= Thermal time scale =

Stellar astronomy - time scale

In astrophysics, the thermal time scale or Kelvin–Helmholtz time scale is the approximate time it takes for a star to radiate away its total kinetic energy content at its current luminosity rate. Along with the nuclear and free-fall (aka dynamical) time scales, it is used to estimate the length of time a particular star will remain in a certain phase of its life and its lifespan if hypothetical conditions are met. In reality, the lifespan of a star is greater than what is estimated by the thermal time scale because as one fuel becomes scarce, another will generally take its place – hydrogen burning gives way to helium burning, which is replaced by carbon burning.

==Stellar astrophysics==
The size of a star as well as its energy output generally determine a star's thermal lifetime because the measurement is independent of the type of fuel normally found at its center.
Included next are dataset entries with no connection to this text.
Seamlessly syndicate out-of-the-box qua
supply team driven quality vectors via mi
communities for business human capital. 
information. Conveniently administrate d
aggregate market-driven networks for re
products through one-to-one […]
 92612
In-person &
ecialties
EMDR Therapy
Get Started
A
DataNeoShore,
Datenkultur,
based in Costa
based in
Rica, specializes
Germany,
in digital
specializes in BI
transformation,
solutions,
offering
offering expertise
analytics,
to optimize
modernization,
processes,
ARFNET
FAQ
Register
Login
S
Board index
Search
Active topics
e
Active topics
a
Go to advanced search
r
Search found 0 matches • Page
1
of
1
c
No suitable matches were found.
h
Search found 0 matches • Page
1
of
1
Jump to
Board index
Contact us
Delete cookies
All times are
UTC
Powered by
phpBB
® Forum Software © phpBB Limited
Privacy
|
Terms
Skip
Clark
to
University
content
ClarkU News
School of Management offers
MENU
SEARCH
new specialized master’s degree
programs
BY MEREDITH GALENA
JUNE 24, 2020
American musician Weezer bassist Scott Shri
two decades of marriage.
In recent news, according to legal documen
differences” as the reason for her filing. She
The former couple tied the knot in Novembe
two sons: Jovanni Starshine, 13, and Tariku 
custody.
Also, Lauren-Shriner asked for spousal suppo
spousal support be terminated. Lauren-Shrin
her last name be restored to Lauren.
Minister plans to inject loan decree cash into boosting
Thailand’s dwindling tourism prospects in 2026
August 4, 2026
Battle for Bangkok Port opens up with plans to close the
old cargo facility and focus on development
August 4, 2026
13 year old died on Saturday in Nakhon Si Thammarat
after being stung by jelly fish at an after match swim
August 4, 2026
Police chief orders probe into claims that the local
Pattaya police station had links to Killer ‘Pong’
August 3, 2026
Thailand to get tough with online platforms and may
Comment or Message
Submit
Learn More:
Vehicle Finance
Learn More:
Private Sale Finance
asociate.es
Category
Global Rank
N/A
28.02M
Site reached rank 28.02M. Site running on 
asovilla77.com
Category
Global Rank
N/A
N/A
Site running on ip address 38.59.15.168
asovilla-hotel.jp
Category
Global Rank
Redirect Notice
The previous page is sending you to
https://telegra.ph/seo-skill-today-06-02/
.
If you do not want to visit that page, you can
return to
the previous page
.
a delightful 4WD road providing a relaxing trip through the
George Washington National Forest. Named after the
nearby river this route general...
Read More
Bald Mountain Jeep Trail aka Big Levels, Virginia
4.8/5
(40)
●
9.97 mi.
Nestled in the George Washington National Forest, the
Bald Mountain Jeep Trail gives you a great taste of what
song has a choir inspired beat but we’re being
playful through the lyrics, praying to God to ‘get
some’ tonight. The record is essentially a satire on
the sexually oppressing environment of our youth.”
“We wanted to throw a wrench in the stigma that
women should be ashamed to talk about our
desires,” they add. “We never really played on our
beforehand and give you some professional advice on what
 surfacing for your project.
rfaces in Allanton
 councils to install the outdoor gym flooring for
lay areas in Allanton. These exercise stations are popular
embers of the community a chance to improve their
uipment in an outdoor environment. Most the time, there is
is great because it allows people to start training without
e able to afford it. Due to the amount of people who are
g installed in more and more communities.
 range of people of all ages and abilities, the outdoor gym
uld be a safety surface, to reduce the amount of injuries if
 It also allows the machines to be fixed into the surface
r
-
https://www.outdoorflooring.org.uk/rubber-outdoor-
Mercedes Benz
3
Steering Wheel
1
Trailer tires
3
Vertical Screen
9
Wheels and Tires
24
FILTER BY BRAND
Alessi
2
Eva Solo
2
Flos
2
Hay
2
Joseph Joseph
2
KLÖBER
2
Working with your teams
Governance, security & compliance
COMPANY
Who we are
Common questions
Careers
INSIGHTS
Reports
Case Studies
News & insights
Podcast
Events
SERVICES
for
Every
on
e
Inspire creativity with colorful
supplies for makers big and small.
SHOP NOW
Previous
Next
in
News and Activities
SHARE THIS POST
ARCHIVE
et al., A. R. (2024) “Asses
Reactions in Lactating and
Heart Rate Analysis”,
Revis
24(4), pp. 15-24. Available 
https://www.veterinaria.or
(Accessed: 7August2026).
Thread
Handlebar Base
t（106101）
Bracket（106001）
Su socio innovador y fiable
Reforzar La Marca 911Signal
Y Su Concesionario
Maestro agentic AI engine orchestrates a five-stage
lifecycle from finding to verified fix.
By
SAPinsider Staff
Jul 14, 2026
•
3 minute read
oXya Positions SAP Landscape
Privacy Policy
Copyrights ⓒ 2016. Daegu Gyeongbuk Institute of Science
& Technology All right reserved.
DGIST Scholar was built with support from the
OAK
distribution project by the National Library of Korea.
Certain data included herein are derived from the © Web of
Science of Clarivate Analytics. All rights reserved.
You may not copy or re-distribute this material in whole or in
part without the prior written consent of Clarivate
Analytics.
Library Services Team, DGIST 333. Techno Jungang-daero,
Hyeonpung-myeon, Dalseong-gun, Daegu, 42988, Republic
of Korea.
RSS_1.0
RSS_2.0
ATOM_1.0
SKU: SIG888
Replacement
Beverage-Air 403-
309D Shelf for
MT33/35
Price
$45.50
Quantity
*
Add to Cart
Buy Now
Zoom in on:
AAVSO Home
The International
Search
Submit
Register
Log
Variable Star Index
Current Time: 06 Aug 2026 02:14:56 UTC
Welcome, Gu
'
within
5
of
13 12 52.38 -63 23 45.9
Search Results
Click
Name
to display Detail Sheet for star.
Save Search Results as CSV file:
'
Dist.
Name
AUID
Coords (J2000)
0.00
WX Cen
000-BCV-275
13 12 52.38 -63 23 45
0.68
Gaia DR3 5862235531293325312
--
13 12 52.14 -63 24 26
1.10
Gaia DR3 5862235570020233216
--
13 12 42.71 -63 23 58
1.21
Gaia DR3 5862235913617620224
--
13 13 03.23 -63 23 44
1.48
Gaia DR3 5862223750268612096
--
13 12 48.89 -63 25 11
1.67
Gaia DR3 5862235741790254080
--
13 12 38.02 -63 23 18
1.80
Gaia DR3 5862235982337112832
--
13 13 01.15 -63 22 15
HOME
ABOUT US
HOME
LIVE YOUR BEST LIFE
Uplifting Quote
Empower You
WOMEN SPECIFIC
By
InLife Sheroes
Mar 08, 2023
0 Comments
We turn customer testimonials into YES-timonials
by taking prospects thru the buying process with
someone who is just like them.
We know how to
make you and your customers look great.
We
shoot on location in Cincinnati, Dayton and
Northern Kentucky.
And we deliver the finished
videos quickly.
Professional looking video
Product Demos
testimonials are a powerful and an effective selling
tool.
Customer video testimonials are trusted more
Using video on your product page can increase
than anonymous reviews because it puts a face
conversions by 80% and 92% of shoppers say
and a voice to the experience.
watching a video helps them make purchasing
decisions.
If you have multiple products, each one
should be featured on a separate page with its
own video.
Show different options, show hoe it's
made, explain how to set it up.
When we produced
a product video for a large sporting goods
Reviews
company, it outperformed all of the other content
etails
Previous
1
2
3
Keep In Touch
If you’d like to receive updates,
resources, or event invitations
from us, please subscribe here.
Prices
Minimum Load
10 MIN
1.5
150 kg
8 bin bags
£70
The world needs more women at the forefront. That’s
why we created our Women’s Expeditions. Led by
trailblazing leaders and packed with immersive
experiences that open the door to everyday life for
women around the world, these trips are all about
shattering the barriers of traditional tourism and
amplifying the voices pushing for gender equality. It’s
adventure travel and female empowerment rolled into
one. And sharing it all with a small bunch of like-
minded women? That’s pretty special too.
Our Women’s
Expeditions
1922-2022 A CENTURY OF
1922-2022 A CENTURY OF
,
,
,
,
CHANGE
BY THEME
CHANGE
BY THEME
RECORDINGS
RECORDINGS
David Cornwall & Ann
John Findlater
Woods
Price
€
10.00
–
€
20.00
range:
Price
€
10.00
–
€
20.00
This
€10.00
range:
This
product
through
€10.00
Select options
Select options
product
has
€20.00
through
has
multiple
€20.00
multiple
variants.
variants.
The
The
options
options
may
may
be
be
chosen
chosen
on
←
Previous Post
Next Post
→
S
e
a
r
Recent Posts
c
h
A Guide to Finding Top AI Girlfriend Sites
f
Indeed, the thermal time scale assumes that there is no fuel at all inside the star and simply predicts the length of time it would take for the resulting change in outputted energy to reach the surface of the star and become visually apparent to an outside observer.

$$\tau_\text{th} = \frac{\mbox{total kinetic energy}}{\mbox{rate of energy loss}} \approx \cfrac{GM^2}{2RL}$$

where G is the gravitational constant, M is the mass of the star, R is the radius of the star, and L is the star's luminosity. As an example, the Sun's thermal time scale is approximately 15.7 million years.